◆ **WHAT YOU NEED TO DO**
In the copy, every record below must appear exactly as given, and no picture may appear.

◆ **DATA LISTING**
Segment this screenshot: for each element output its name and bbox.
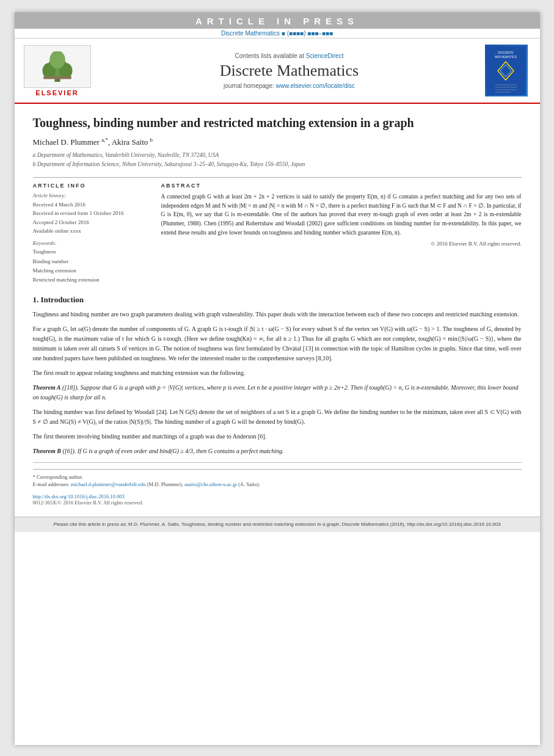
intro-para-5: The first theorem involving binding numb… bbox=[33, 432, 522, 442]
footnote-divider bbox=[33, 462, 522, 463]
keywords-list: Toughness Binding number Matching extens… bbox=[33, 247, 149, 285]
intro-para-1: Toughness and binding number are two gra… bbox=[33, 310, 522, 319]
theorem-b-text: If G is a graph of even order and bind(G… bbox=[78, 448, 284, 454]
bottom-bar: Please cite this article in press as: M.… bbox=[15, 517, 540, 532]
keyword-2: Binding number bbox=[33, 257, 149, 266]
abstract-text: A connected graph G with at least 2m + 2… bbox=[161, 192, 522, 238]
theorem-b-label: Theorem B bbox=[33, 448, 61, 454]
affiliations: a Department of Mathematics, Vanderbilt … bbox=[33, 151, 522, 169]
received-date: Received 4 March 2016 bbox=[33, 200, 149, 209]
affiliation-a: a Department of Mathematics, Vanderbilt … bbox=[33, 151, 522, 159]
theorem-b: Theorem B ([6]). If G is a graph of even… bbox=[33, 446, 522, 456]
elsevier-logo-image bbox=[24, 45, 91, 88]
footnote-area: * Corresponding author. E-mail addresses… bbox=[33, 469, 522, 489]
email2-name: (A. Saito). bbox=[238, 481, 260, 487]
abstract-copyright: © 2016 Elsevier B.V. All rights reserved… bbox=[161, 241, 522, 247]
keyword-4: Restricted matching extension bbox=[33, 275, 149, 285]
abstract-column: ABSTRACT A connected graph G with at lea… bbox=[161, 183, 522, 285]
banner-text: ARTICLE IN PRESS bbox=[195, 16, 359, 26]
svg-rect-5 bbox=[43, 76, 71, 79]
accepted-date: Accepted 2 October 2016 bbox=[33, 218, 149, 227]
elsevier-tree-icon bbox=[30, 51, 85, 82]
article-info-column: ARTICLE INFO Article history: Received 4… bbox=[33, 183, 149, 285]
svg-text:DISCRETE: DISCRETE bbox=[498, 51, 514, 54]
email-footnote: E-mail addresses: michael.d.plummer@vand… bbox=[33, 481, 522, 489]
email1-name: (M.D. Plummer), bbox=[147, 481, 183, 487]
issn-line: 0012-365X/© 2016 Elsevier B.V. All right… bbox=[33, 500, 522, 506]
article-content: Toughness, binding number and restricted… bbox=[15, 104, 540, 517]
contents-available-line: Contents lists available at ScienceDirec… bbox=[235, 53, 344, 59]
author-names: Michael D. Plummer a,*, Akira Saito b bbox=[33, 137, 153, 147]
svg-point-4 bbox=[49, 51, 65, 68]
abstract-label: ABSTRACT bbox=[161, 183, 522, 189]
article-info-label: ARTICLE INFO bbox=[33, 183, 149, 189]
elsevier-brand-text: ELSEVIER bbox=[35, 89, 78, 96]
sciencedirect-link[interactable]: ScienceDirect bbox=[306, 53, 344, 59]
article-in-press-banner: ARTICLE IN PRESS bbox=[15, 12, 540, 29]
elsevier-logo: ELSEVIER bbox=[21, 45, 94, 96]
email1-link[interactable]: michael.d.plummer@vanderbilt.edu bbox=[71, 481, 146, 487]
doi-line: http://dx.doi.org/10.1016/j.disc.2016.10… bbox=[33, 493, 522, 500]
header-area: ELSEVIER Contents lists available at Sci… bbox=[15, 38, 540, 104]
homepage-link[interactable]: www.elsevier.com/locate/disc bbox=[276, 82, 355, 89]
intro-para-4: The binding number was first defined by … bbox=[33, 407, 522, 427]
homepage-line: journal homepage: www.elsevier.com/locat… bbox=[224, 82, 355, 89]
affiliation-b: b Department of Information Science, Nih… bbox=[33, 160, 522, 169]
header-center: Contents lists available at ScienceDirec… bbox=[100, 45, 479, 96]
info-abstract-section: ARTICLE INFO Article history: Received 4… bbox=[33, 177, 522, 285]
theorem-a-label: Theorem A bbox=[33, 384, 61, 391]
intro-para-3: The first result to appear relating toug… bbox=[33, 368, 522, 378]
journal-bar-link[interactable]: Discrete Mathematics ■ (■■■■) ■■■–■■■ bbox=[221, 30, 333, 37]
email-label: E-mail addresses: bbox=[33, 481, 70, 487]
keyword-3: Matching extension bbox=[33, 266, 149, 275]
homepage-text: journal homepage: bbox=[224, 82, 274, 89]
journal-bar: Discrete Mathematics ■ (■■■■) ■■■–■■■ bbox=[15, 29, 540, 38]
page: ARTICLE IN PRESS Discrete Mathematics ■ … bbox=[15, 12, 540, 745]
theorem-a-text: Suppose that G is a graph with p = |V(G)… bbox=[33, 384, 519, 401]
email2-link[interactable]: asaito@chs.nihon-u.ac.jp bbox=[184, 481, 237, 487]
keywords-heading: Keywords: bbox=[33, 240, 149, 246]
theorem-a: Theorem A ([18]). Suppose that G is a gr… bbox=[33, 383, 522, 402]
corresponding-author-note: * Corresponding author. bbox=[33, 473, 522, 481]
journal-cover-image: DISCRETE MATHEMATICS bbox=[485, 45, 528, 96]
corresponding-star: * Corresponding author. bbox=[33, 474, 83, 480]
introduction-heading: 1. Introduction bbox=[33, 295, 522, 305]
bottom-bar-text: Please cite this article in press as: M.… bbox=[53, 522, 500, 527]
intro-para-2: For a graph G, let ω(G) denote the numbe… bbox=[33, 324, 522, 363]
authors-line: Michael D. Plummer a,*, Akira Saito b bbox=[33, 137, 522, 147]
theorem-a-ref: ([18]). bbox=[62, 384, 79, 391]
article-dates: Received 4 March 2016 Received in revise… bbox=[33, 200, 149, 236]
available-online: Available online xxxx bbox=[33, 227, 149, 235]
journal-title: Discrete Mathematics bbox=[220, 62, 359, 80]
cover-svg: DISCRETE MATHEMATICS bbox=[486, 46, 526, 95]
svg-text:MATHEMATICS: MATHEMATICS bbox=[495, 55, 517, 59]
article-history-label: Article history: bbox=[33, 192, 149, 198]
doi-link[interactable]: http://dx.doi.org/10.1016/j.disc.2016.10… bbox=[33, 493, 125, 500]
article-title: Toughness, binding number and restricted… bbox=[33, 115, 522, 131]
theorem-b-ref: ([6]). bbox=[62, 448, 76, 454]
received-revised-date: Received in revised form 1 October 2016 bbox=[33, 209, 149, 217]
keyword-1: Toughness bbox=[33, 247, 149, 256]
contents-text: Contents lists available at bbox=[235, 53, 304, 59]
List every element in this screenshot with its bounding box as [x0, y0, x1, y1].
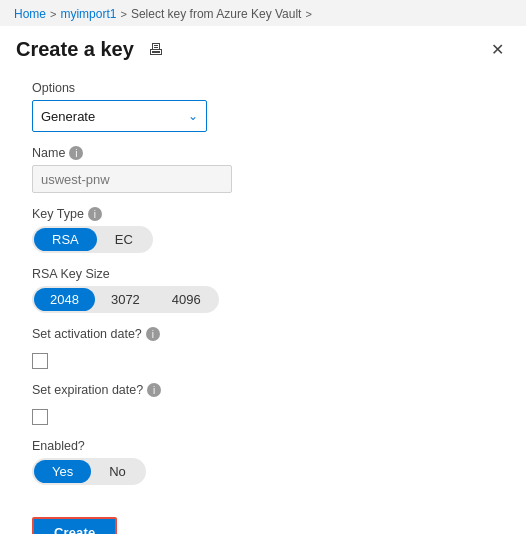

◆ **WRITTEN ANSWER**
Segment this screenshot: for each element output its name and bbox.
intro-para-5: The first theorem involving binding numb… bbox=[33, 432, 522, 442]
footnote-divider bbox=[33, 462, 522, 463]
keywords-list: Toughness Binding number Matching extens… bbox=[33, 247, 149, 285]
intro-para-1: Toughness and binding number are two gra… bbox=[33, 310, 522, 319]
theorem-b-text: If G is a graph of even order and bind(G… bbox=[78, 448, 284, 454]
bottom-bar: Please cite this article in press as: M.… bbox=[15, 517, 540, 532]
keyword-2: Binding number bbox=[33, 257, 149, 266]
abstract-text: A connected graph G with at least 2m + 2… bbox=[161, 192, 522, 238]
theorem-b-label: Theorem B bbox=[33, 448, 61, 454]
affiliations: a Department of Mathematics, Vanderbilt … bbox=[33, 151, 522, 169]
received-date: Received 4 March 2016 bbox=[33, 200, 149, 209]
affiliation-a: a Department of Mathematics, Vanderbilt … bbox=[33, 151, 522, 159]
theorem-b: Theorem B ([6]). If G is a graph of even… bbox=[33, 446, 522, 456]
elsevier-logo-image bbox=[24, 45, 91, 88]
footnote-area: * Corresponding author. E-mail addresses… bbox=[33, 469, 522, 489]
email2-name: (A. Saito). bbox=[238, 481, 260, 487]
abstract-copyright: © 2016 Elsevier B.V. All rights reserved… bbox=[161, 241, 522, 247]
keyword-4: Restricted matching extension bbox=[33, 275, 149, 285]
abstract-column: ABSTRACT A connected graph G with at lea… bbox=[161, 183, 522, 285]
banner-text: ARTICLE IN PRESS bbox=[195, 16, 359, 26]
svg-rect-5 bbox=[43, 76, 71, 79]
accepted-date: Accepted 2 October 2016 bbox=[33, 218, 149, 227]
elsevier-tree-icon bbox=[30, 51, 85, 82]
article-info-column: ARTICLE INFO Article history: Received 4… bbox=[33, 183, 149, 285]
svg-text:DISCRETE: DISCRETE bbox=[498, 51, 514, 54]
email-footnote: E-mail addresses: michael.d.plummer@vand… bbox=[33, 481, 522, 489]
email1-name: (M.D. Plummer), bbox=[147, 481, 183, 487]
issn-line: 0012-365X/© 2016 Elsevier B.V. All right… bbox=[33, 500, 522, 506]
article-content: Toughness, binding number and restricted… bbox=[15, 104, 540, 517]
contents-available-line: Contents lists available at ScienceDirec… bbox=[235, 53, 344, 59]
author-names: Michael D. Plummer a,*, Akira Saito b bbox=[33, 137, 153, 147]
svg-point-4 bbox=[49, 51, 65, 68]
abstract-label: ABSTRACT bbox=[161, 183, 522, 189]
article-info-label: ARTICLE INFO bbox=[33, 183, 149, 189]
elsevier-brand-text: ELSEVIER bbox=[35, 89, 78, 96]
sciencedirect-link[interactable]: ScienceDirect bbox=[306, 53, 344, 59]
article-in-press-banner: ARTICLE IN PRESS bbox=[15, 12, 540, 29]
elsevier-logo: ELSEVIER bbox=[21, 45, 94, 96]
email1-link[interactable]: michael.d.plummer@vanderbilt.edu bbox=[71, 481, 146, 487]
doi-line: http://dx.doi.org/10.1016/j.disc.2016.10… bbox=[33, 493, 522, 500]
header-area: ELSEVIER Contents lists available at Sci… bbox=[15, 38, 540, 104]
homepage-link[interactable]: www.elsevier.com/locate/disc bbox=[276, 82, 355, 89]
intro-para-4: The binding number was first defined by … bbox=[33, 407, 522, 427]
homepage-line: journal homepage: www.elsevier.com/locat… bbox=[224, 82, 355, 89]
affiliation-b: b Department of Information Science, Nih… bbox=[33, 160, 522, 169]
header-center: Contents lists available at ScienceDirec… bbox=[100, 45, 479, 96]
info-abstract-section: ARTICLE INFO Article history: Received 4… bbox=[33, 177, 522, 285]
theorem-a-label: Theorem A bbox=[33, 384, 61, 391]
intro-para-3: The first result to appear relating toug… bbox=[33, 368, 522, 378]
journal-bar-link[interactable]: Discrete Mathematics ■ (■■■■) ■■■–■■■ bbox=[221, 30, 333, 37]
email-label: E-mail addresses: bbox=[33, 481, 70, 487]
keyword-3: Matching extension bbox=[33, 266, 149, 275]
homepage-text: journal homepage: bbox=[224, 82, 274, 89]
journal-bar: Discrete Mathematics ■ (■■■■) ■■■–■■■ bbox=[15, 29, 540, 38]
page: ARTICLE IN PRESS Discrete Mathematics ■ … bbox=[15, 12, 540, 745]
theorem-a-text: Suppose that G is a graph with p = |V(G)… bbox=[33, 384, 519, 401]
email2-link[interactable]: asaito@chs.nihon-u.ac.jp bbox=[184, 481, 237, 487]
keywords-heading: Keywords: bbox=[33, 240, 149, 246]
theorem-a: Theorem A ([18]). Suppose that G is a gr… bbox=[33, 383, 522, 402]
corresponding-author-note: * Corresponding author. bbox=[33, 473, 522, 481]
journal-cover-image: DISCRETE MATHEMATICS bbox=[485, 45, 528, 96]
corresponding-star: * Corresponding author. bbox=[33, 474, 83, 480]
introduction-heading: 1. Introduction bbox=[33, 295, 522, 305]
bottom-bar-text: Please cite this article in press as: M.… bbox=[53, 522, 500, 527]
intro-para-2: For a graph G, let ω(G) denote the numbe… bbox=[33, 324, 522, 363]
authors-line: Michael D. Plummer a,*, Akira Saito b bbox=[33, 137, 522, 147]
theorem-a-ref: ([18]). bbox=[62, 384, 79, 391]
article-dates: Received 4 March 2016 Received in revise… bbox=[33, 200, 149, 236]
available-online: Available online xxxx bbox=[33, 227, 149, 235]
journal-title: Discrete Mathematics bbox=[220, 62, 359, 80]
cover-svg: DISCRETE MATHEMATICS bbox=[486, 46, 526, 95]
svg-text:MATHEMATICS: MATHEMATICS bbox=[495, 55, 517, 59]
article-history-label: Article history: bbox=[33, 192, 149, 198]
doi-link[interactable]: http://dx.doi.org/10.1016/j.disc.2016.10… bbox=[33, 493, 125, 500]
article-title: Toughness, binding number and restricted… bbox=[33, 115, 522, 131]
theorem-b-ref: ([6]). bbox=[62, 448, 76, 454]
received-revised-date: Received in revised form 1 October 2016 bbox=[33, 209, 149, 217]
keyword-1: Toughness bbox=[33, 247, 149, 256]
contents-text: Contents lists available at bbox=[235, 53, 304, 59]
List every element in this screenshot with its bounding box as [x0, y0, x1, y1].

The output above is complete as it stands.